For me, the worst/best part about lupus is that I don’t look sick. I don’t like to generalize, but they say this is a mostly “invisible illness.” When I got my diagnosis of lupus, I was working part time by choice because I was overwhelmed by my illness and I was concerned about my attendance and ability to work 40 hours a week. I had a coworker who would everyday tell me how “lucky” I was to be able to leave early everyday and how nice it must be to go home and just lie down. He and some of my other coworkers just thought I was working for fun or that I had someone at home that paid all of my expenses. It never really occurred to me to tell them the details of my lupus because it just felt like too much talking and too hard to explain, especially since I looked fine to them.
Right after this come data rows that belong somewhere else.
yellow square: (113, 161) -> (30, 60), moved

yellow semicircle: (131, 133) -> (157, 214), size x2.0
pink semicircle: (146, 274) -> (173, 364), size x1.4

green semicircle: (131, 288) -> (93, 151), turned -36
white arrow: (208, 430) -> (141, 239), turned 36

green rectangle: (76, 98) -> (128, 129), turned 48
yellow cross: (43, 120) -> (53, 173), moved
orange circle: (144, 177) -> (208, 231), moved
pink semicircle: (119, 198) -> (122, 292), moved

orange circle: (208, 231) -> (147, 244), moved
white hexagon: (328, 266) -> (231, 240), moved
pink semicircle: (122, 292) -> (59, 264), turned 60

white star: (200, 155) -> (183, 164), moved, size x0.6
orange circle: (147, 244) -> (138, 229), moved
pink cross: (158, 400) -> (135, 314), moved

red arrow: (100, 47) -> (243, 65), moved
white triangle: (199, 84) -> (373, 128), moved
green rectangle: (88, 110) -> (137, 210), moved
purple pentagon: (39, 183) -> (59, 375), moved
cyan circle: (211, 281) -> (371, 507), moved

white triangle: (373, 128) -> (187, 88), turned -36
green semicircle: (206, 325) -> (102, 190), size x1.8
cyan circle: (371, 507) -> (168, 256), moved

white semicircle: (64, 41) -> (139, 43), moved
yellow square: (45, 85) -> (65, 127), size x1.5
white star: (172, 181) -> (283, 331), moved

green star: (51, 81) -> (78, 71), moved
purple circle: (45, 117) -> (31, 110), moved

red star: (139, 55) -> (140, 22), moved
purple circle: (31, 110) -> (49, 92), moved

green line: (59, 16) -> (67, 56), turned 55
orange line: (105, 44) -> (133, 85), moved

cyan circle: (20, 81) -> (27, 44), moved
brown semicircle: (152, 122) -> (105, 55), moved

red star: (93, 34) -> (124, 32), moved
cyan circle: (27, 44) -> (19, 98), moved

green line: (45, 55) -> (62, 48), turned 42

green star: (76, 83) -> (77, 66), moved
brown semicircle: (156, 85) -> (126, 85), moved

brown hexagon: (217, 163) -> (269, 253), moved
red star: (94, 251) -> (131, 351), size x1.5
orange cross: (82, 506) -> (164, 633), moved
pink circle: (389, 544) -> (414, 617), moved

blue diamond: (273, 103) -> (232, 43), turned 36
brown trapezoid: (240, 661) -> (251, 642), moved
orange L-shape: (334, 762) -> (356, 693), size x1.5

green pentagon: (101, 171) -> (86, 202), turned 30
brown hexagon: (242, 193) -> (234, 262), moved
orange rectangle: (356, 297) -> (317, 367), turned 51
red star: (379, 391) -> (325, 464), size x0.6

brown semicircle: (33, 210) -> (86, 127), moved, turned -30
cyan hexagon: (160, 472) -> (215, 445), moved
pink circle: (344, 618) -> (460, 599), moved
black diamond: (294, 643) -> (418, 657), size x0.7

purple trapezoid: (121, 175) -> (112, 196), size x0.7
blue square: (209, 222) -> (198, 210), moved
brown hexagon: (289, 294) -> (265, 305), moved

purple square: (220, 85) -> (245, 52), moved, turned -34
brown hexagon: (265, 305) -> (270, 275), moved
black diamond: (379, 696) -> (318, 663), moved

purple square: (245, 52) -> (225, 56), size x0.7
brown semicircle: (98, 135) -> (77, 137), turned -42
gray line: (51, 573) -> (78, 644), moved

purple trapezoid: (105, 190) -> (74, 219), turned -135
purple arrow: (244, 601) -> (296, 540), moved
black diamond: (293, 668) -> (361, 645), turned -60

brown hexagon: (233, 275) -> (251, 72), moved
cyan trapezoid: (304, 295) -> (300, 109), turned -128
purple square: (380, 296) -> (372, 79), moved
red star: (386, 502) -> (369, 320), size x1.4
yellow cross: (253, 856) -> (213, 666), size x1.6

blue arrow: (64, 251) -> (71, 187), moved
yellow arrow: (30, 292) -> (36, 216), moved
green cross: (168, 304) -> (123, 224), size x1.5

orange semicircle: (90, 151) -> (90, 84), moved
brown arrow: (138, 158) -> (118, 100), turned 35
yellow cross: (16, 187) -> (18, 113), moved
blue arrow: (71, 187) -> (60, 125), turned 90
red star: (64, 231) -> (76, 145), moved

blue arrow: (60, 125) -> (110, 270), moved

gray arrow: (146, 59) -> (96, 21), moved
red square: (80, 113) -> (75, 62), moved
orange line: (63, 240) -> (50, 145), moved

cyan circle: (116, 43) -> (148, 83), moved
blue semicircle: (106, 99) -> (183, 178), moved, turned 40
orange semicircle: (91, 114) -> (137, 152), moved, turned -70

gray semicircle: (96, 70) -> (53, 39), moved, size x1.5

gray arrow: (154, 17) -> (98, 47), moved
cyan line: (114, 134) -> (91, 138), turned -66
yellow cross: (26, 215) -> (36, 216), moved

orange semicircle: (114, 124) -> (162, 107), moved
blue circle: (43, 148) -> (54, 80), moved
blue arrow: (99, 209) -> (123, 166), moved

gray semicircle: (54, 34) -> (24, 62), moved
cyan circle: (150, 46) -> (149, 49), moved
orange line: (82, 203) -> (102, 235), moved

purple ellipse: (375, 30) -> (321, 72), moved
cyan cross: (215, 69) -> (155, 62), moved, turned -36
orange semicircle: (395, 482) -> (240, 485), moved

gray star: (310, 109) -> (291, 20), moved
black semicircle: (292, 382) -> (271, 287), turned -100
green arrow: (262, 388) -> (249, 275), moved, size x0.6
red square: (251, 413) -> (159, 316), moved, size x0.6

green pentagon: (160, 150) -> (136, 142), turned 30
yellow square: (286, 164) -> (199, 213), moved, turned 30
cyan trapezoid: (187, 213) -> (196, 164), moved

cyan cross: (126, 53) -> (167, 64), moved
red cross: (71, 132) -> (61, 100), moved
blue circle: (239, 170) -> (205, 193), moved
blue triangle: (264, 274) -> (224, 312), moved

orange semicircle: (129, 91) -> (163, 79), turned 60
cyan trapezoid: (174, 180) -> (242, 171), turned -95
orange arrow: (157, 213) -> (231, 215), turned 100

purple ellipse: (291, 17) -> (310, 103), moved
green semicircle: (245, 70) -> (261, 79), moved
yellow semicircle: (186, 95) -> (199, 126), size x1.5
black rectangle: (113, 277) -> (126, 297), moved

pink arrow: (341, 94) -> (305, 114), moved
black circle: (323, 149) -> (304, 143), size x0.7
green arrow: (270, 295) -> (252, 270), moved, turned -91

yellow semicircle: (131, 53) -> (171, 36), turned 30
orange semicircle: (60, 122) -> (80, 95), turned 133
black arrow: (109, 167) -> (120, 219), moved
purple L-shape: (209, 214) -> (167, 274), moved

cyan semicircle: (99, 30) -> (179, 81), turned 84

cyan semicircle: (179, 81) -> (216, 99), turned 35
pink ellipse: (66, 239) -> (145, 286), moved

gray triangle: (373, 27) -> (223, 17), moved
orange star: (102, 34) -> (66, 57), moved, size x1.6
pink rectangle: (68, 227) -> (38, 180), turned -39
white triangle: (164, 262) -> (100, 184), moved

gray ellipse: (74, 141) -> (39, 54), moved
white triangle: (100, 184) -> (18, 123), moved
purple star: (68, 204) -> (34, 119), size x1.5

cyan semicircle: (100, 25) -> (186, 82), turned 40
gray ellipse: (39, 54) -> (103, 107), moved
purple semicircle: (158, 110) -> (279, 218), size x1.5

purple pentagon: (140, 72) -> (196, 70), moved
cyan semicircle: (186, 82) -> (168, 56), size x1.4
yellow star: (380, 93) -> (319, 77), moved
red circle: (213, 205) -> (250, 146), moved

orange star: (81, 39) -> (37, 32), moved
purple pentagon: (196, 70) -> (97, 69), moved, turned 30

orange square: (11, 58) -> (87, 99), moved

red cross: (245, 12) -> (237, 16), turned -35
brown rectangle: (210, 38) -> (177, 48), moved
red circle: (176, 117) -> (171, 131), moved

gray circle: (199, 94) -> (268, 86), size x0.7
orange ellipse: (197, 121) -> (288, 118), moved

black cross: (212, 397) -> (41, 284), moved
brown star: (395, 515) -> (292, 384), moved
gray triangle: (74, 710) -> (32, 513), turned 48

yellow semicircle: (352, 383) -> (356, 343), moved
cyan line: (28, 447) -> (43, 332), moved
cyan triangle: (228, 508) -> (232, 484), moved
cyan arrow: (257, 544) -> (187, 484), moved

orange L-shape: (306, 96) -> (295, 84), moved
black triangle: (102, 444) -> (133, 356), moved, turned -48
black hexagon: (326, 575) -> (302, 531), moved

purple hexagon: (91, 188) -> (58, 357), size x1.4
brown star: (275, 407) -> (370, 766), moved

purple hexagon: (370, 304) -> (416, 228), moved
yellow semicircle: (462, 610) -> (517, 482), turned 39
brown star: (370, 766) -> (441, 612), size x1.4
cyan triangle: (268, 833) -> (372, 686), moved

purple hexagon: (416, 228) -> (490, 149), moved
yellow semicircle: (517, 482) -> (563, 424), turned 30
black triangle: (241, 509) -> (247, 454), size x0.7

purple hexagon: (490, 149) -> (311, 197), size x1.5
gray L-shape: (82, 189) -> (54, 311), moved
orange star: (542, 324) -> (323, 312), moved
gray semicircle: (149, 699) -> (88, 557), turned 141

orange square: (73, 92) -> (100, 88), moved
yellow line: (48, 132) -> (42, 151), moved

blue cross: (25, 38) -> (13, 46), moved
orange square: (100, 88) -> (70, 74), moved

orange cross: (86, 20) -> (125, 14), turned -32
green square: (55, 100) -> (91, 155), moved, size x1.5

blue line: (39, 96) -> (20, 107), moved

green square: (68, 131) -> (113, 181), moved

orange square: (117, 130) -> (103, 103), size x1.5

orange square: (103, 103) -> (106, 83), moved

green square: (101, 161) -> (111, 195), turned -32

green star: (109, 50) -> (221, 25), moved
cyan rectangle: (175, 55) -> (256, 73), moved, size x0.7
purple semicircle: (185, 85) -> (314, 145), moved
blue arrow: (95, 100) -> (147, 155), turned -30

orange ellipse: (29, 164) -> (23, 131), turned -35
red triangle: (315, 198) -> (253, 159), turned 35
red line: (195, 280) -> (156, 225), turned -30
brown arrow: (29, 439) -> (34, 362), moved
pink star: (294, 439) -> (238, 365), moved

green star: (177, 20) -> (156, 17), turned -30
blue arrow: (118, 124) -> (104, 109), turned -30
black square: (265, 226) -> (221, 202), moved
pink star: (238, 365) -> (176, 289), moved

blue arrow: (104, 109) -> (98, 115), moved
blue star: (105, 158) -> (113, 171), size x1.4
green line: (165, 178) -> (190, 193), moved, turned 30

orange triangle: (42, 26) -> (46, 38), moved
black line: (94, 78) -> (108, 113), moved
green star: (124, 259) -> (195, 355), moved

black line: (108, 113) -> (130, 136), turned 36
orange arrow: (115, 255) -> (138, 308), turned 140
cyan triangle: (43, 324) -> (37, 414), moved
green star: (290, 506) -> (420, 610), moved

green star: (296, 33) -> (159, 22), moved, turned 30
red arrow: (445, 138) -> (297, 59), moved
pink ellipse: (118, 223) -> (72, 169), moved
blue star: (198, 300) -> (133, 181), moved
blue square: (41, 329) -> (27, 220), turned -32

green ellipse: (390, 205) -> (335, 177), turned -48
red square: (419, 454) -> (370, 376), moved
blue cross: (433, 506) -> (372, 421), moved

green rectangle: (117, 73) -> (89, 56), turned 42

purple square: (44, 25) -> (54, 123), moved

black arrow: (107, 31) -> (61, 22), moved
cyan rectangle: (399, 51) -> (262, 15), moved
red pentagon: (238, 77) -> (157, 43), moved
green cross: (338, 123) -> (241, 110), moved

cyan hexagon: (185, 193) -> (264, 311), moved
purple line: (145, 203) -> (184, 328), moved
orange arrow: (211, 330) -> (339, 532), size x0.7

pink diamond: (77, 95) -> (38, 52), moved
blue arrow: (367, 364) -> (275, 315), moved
The reality of it was that I was exhausted all the time, I felt like I was walking on rocks all the time, my joints ached … it goes on and on. I was often frustrated that no one really seemed to understand how I felt except for my best friend who suffers with rheumatoid arthritis. I wished everyone knew how I was feeling. But how could they know if I didn’t tell them? Talking about my illness doesn’t make me weak or a whiner. All I’m doing is making people aware that this is my world and this is what my personal struggle is on a daily basis. The more I spoke about it, the more people were empathetic; the more I realized that they knew people who also struggle with like or similar illnesses but because those people really didn’t speak on it they didn’t know what to make of it. I chose to talk about it. Those coworkers have now volunteered time and monies to LFM because they understand better.
I chose to have purple hair to remind me to talk about it with others and to make it easier for others to talk to me about lupus. The more awareness we have, the faster we can get to a cure. No, I don’t usually look sick, but I am and I do talk about it.
I have lupus. I have purple hair and and I’m gonna talk about it.
More later. Keep talking about it …
I have got a disease no one can see. The way I feel it will be the end of me. “You do not look ill.” That is what they say, but I would like them to be me just for one day.